Work to be completed:
Report the number of lines in the data where the word "pubblicazioni" appears, and add no other text.

Extracted page text data
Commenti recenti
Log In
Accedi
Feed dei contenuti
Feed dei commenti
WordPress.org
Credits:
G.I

---

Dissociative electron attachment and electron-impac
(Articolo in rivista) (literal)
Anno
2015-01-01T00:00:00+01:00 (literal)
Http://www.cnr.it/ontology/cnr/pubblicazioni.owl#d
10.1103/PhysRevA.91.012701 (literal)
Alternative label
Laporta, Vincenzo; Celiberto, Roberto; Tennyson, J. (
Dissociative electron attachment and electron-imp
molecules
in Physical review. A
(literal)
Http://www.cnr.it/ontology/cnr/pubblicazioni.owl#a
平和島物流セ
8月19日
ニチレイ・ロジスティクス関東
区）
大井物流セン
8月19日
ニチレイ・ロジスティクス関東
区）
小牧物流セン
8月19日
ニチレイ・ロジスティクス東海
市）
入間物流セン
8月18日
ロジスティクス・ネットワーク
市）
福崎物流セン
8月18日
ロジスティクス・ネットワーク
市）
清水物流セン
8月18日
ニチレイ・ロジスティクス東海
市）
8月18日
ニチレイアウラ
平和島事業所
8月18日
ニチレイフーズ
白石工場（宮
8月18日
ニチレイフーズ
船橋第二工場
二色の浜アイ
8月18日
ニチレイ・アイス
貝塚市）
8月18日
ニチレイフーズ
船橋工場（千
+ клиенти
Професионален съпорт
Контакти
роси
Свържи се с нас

...

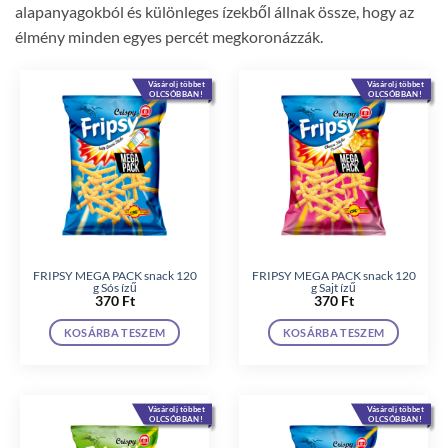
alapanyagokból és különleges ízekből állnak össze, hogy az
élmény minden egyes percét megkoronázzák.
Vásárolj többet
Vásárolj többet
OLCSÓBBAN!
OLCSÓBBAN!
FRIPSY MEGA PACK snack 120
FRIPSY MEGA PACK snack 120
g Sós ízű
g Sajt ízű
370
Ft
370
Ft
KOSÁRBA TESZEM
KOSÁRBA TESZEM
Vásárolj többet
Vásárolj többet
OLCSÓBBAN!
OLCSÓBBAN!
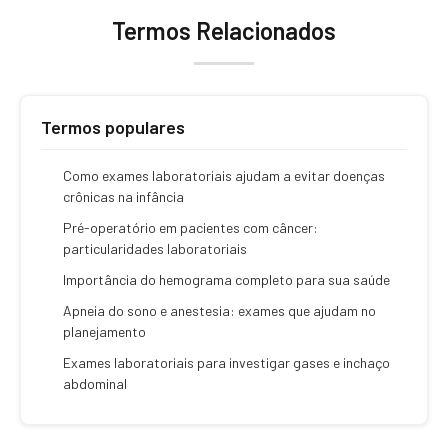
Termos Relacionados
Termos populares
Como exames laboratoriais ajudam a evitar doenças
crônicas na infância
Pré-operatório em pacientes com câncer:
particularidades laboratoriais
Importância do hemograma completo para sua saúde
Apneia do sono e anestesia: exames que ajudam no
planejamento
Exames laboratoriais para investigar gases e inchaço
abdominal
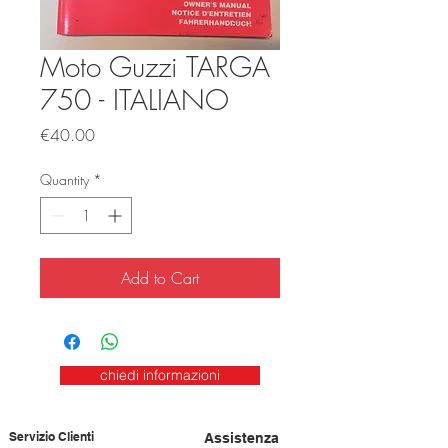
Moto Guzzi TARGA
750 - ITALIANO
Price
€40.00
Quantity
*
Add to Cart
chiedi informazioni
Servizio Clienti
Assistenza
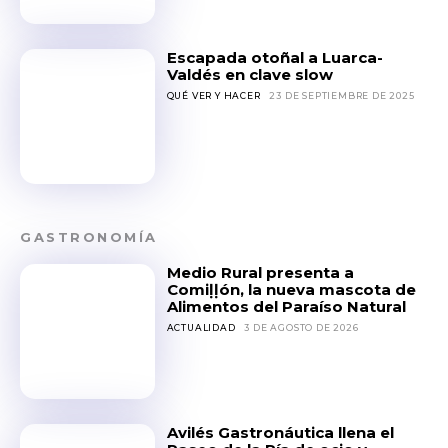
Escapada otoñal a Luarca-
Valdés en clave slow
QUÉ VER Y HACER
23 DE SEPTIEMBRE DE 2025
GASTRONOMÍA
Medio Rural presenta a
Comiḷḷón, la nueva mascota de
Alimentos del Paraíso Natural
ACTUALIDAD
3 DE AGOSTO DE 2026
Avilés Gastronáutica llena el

Exercise response:
2